Task brief> After locating the line with "iPod touch(第6世代)" in the records below, print it and every line after it exactly.

The data>
_ _ _ _ _ _ _

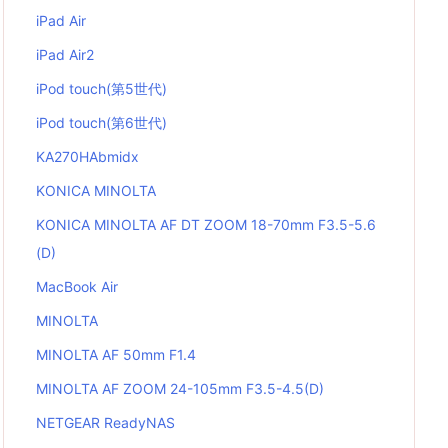
iPad Air
iPad Air2
iPod touch(第5世代)
iPod touch(第6世代)
KA270HAbmidx
KONICA MINOLTA
KONICA MINOLTA AF DT ZOOM 18-70mm F3.5-5.6
(D)
MacBook Air
MINOLTA
MINOLTA AF 50mm F1.4
MINOLTA AF ZOOM 24-105mm F3.5-4.5(D)
NETGEAR ReadyNAS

_ _ _ _ _ _ _

Response>
iPod touch(第6世代)
KA270HAbmidx
KONICA MINOLTA
KONICA MINOLTA AF DT ZOOM 18-70mm F3.5-5.6
(D)
MacBook Air
MINOLTA
MINOLTA AF 50mm F1.4
MINOLTA AF ZOOM 24-105mm F3.5-4.5(D)
NETGEAR ReadyNAS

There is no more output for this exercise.